Felicia Tan Published on Mon, Sep 06, 2021
A survey conducted by Great Eastern found that financial stability was strongly linked to contentment during retirement.
Of the 304 respondents surveyed in May 2021, 60% regretted how they planned their retirement in hindsight.
Another 45% regretted not planning for their retirement earlier.
According to the survey, retirees who did not plan for their retirement and depended on a monthly retirement of $1,200 a month, were left with only $30 at the end of the month after paying off their basic monthly expenses.
The amount of $1,200 was derived mainly from the respondents’ top three income sources, which were past savings, CPF payouts and allowances from family members.
However, retirees who began planning for their retirement before 50 years old had an average of $625 per month more to spend.
Meanwhile, retirees who started planning after the age of 50 years had only $300 extra to spend monthly.
Naturally, most of the respondents who participated in the survey, indicated that they wish they had 60% more money to spend on a daily basis.
According to Alvin Yeo, financial services director from Great Eastern, there is no fixed amount for a comfortable retirement.

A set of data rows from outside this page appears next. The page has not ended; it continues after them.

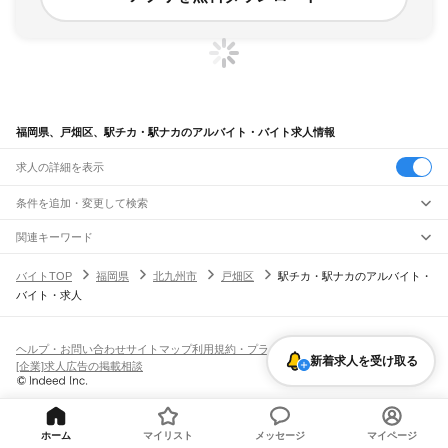
福岡県、戸畑区、駅チカ・駅ナカのアルバイト・バイト求人情報
求人の詳細を表示
条件を追加・変更して検索
市区町村を追加・変更
関連キーワード
福岡県 福岡市 東区 駅チカ・駅ナカ ジャパネット
福岡県
駅を追加・変更
バイトTOP
福岡県
北九州市
戸畑区
駅チカ・駅ナカのアルバイト・
福岡県 福岡市 博多区 博多駅 駅チカ・駅ナカ 以外
福岡県
すべて
バイト・求人
福岡県 福岡市 博多区 博多駅 駅チカ・駅ナカ 本
福岡県 福岡市 駅チカ・駅ナカ 銀
北九州市
すべて
職種を追加・変更
JR山陽本線(岩国～門司)
福岡県 北九州市 戸畑区 戸畑駅 tmj
門司区
若松区
戸畑区
小倉北区
小倉南区
八幡東区
八幡西区
門司駅
飲食・フードサービス
福岡市
すべて
特徴を追加・変更
飲食・フードサービス
すべて
ヘルプ・お問い合わせ
サイトマップ
利用規約・プライバシーポリシー
JR博多南線
東区
博多区
中央区
南区
西区
城南区
早良区
新着求人を受け取る
ホールスタッフ
キッチンスタッフ
皿洗い・洗い場
精肉・鮮魚加工
給食調理
人気
[企業]求人広告の掲載相談
博多駅
博多南駅
雇用形態を追加・変更
パン屋（ベーカリー）
フードカウンター販売員
バー（BAR）・バーテンダー
大牟田市
久留米市
直方市
飯塚市
田川市
柳川市
八女市
筑後市
大川市
行橋市
日払いOK
高校生歓迎
学生歓迎
深夜の仕事
髪型・髪色自由
ひげOK
ネイルOK
飲食店補助（開店・閉店準備）
飲食店（店長・マネージャー）
JR鹿児島本線(下関・門司港～博多)
豊前市
中間市
小郡市
筑紫野市
春日市
大野城市
宗像市
太宰府市
古賀市
福津市
ピアスOK
アルバイト・パート
履歴書不要
オープニングスタッフ
留学生・外国人活躍中
都道府県を変更
営業・販売
門司港駅
小森江駅
門司駅
小倉駅
西小倉駅
九州工大前駅
戸畑駅
枝光駅
うきは市
宮若市
嘉麻市
朝倉市
みやま市
糸島市
那珂川市
糟屋郡
遠賀郡
鞍手郡
勤務期間
正社員
スペースワールド駅
八幡駅
黒崎駅
陣原駅
折尾駅
水巻駅
遠賀川駅
海老津駅
営業・販売
すべて
嘉穂郡
朝倉郡
三井郡
三潴郡
八女郡
田川郡
京都郡
築上郡
短期
契約社員
単発・1日OK
長期
期間限定（春夏冬休み等）
ホーム
マイリスト
メッセージ
マイページ
教育大前駅
赤間駅
東郷駅
東福間駅
福間駅
千鳥駅
古賀駅
ししぶ駅
新宮中央駅
営業
テレフォンアポインター（テレアポ）
ルートセールス
コンビニ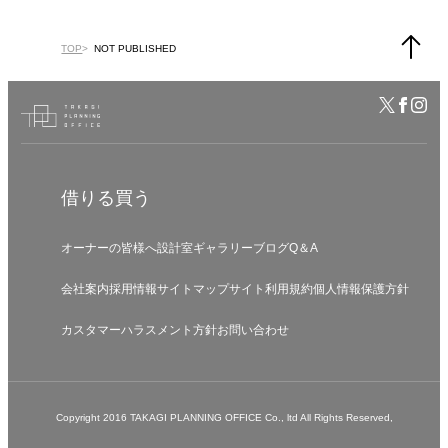
TOP
NOT PUBLISHED
借りる
買う
オーナーの皆様へ
設計室
ギャラリー
ブログ
Q＆A
会社案内
採用情報
サイトマップ
サイト利用規約
個人情報保護方針
カスタマーハラスメント方針
お問い合わせ
Copyright 2016 TAKAGI PLANNING OFFICE Co., ltd All Rights Reserved,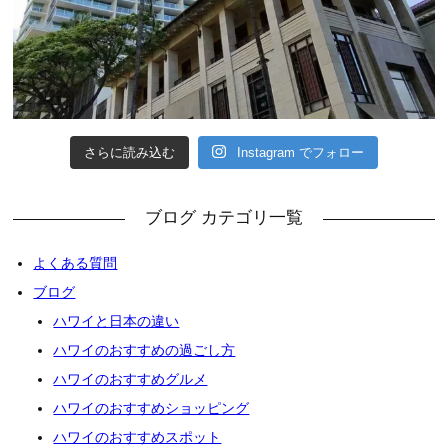
さらに読み込む
Instagram でフォロー
ブログ カテゴリ一覧
よくある質問
ブログ
ハワイと日本の違い
ハワイのおすすめの過ごし方
ハワイのおすすめグルメ
ハワイのおすすめショッピング
ハワイのおすすめスポット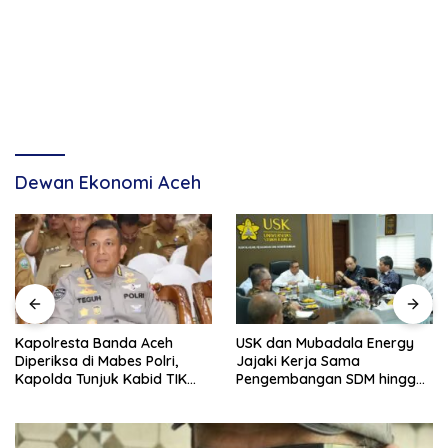
Dewan Ekonomi Aceh
Kapolresta Banda Aceh
USK dan Mubadala Energy
Diperiksa di Mabes Polri,
Jajaki Kerja Sama
Kapolda Tunjuk Kabid TIK
Pengembangan SDM hingga
Jadi Plt
Dukungan Asrama
Mahasiswa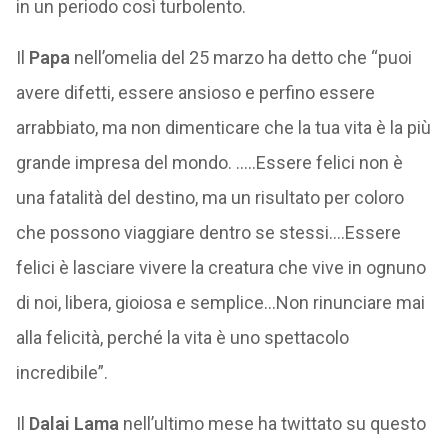
in un periodo così turbolento.
Il
Papa
nell’omelia del 25 marzo ha detto che “puoi
avere difetti, essere ansioso e perfino essere
arrabbiato, ma non dimenticare che la tua vita è la più
grande impresa del mondo. …..Essere felici non è
una fatalità del destino, ma un risultato per coloro
che possono viaggiare dentro se stessi….Essere
felici è lasciare vivere la creatura che vive in ognuno
di noi, libera, gioiosa e semplice…Non rinunciare mai
alla felicità, perché la vita è uno spettacolo
incredibile”.
Il
Dalai Lama
nell’ultimo mese ha twittato su questo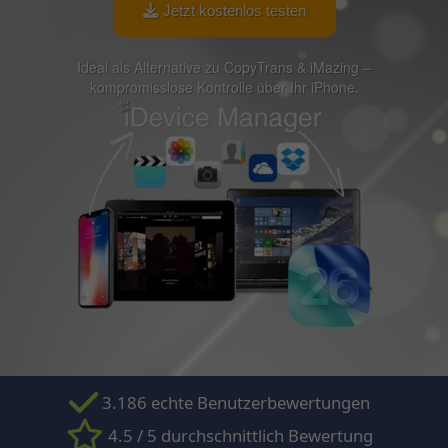
Jetzt kostenlos testen
Ideal als Alternative zu CopyTrans & iMazing –
kompromisslose Kontrolle über Ihr iPhone.
3.186 echte Benutzerbewertungen
4.5 / 5 durchschnittlich Bewertung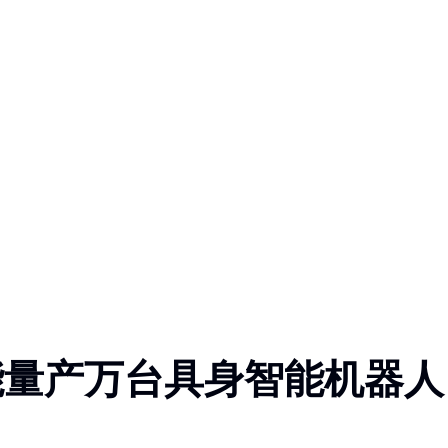
能量产万台具身智能机器人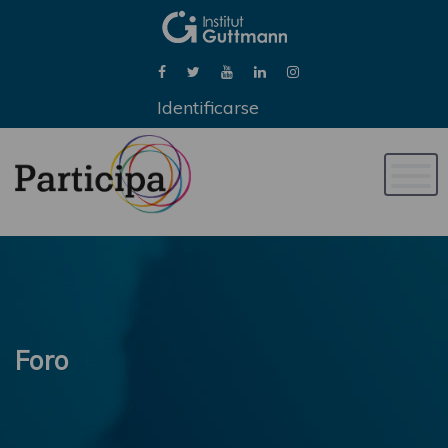
Identificarse
Naveg
de
palan
Foro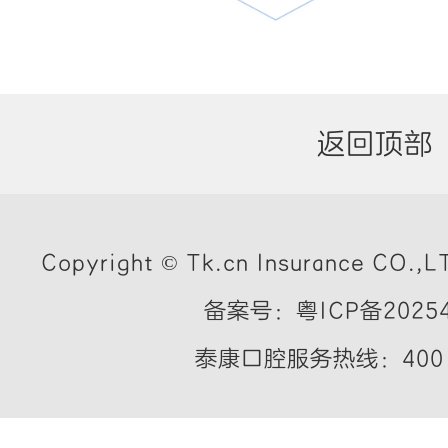
返回顶部
Copyright © Tk.cn Insurance CO.,LT
备案号：粤ICP备20254
泰康口腔服务热线：400 7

“What is defined as a “comfortable amount” differs from individual from individual depending on his/her lifestyle and spending habits,” he says in an e-mail interview with The Edge Singapore.
“My advice for them is to start saving and planning as early as possible, and to seek professional advice for their retirement planning, which is for the long-haul,” he adds.
The way Yeo sees it, it helps to “start small” when it comes to saving up for retirement.
“Retirement should be a priority to start once one can set aside regular amounts when one starts working, for instance. The key is to start at any time regardless of how late you think you may be, rather than never,” he says.
When saving up for retirement, Yeo recommends the 50/30/20 rule when it comes to apportioning one’s monthly income.
“I would advise to set aside the first 50% of one’s take-home monthly income on fixed and necessary expenses such as food and housing, and the other 30% to fulfill our “wants” or desired lifestyle needs like travel,” he writes.
“The remaining 20% can be either used for long term savings or allocate a portion of this for investments to gain potentially higher returns over the long term.”
In the same survey, it was found that women did not prioritise their financial needs as much as men.
This may be due to women generally putting their family’s needs before themselves, says Yeo.
Instead, 45% of women were more dependent later in life on their children and family members for monthly allowances, compared to 39% of men.
Women also had less investment income at 18% compared to 31% of men surveyed.
According to data from Singapore’s Census of Population 2020, more women are also choosing singlehood, which means that they’re likely to have to rely on their own savings later in life.
As life expectancy for women are expected to reach age 85.4 years by 2040, it is imperative that women begin to prioritise retirement planning.
In order to enjoy a comfortable retirement, Yeo advises women to find out their financial gaps with professional help.
“I would advise that they should review their financial health every few years as their financial goals and needs may change over time,” he says.
Colin Chan, managing director for group marketing at Great Eastern says, “With longer life expectancy and the rising cost of living in Singapore, proactive retirement planning and starting early is more important than ever”.
“While retirement planning might be a distant concern for many of us, the many uncertainties in recent times impacting people’s job security is a reality. We encourage people to get started early, no matter how small, so that they can have the freedom to make their own decisions to lead their desired retirement lifestyle with the help of professional advice,” he adds.
Shares in Great Eastern closed 2 cents higher or 0.09% up at $21.31 on Sept 6.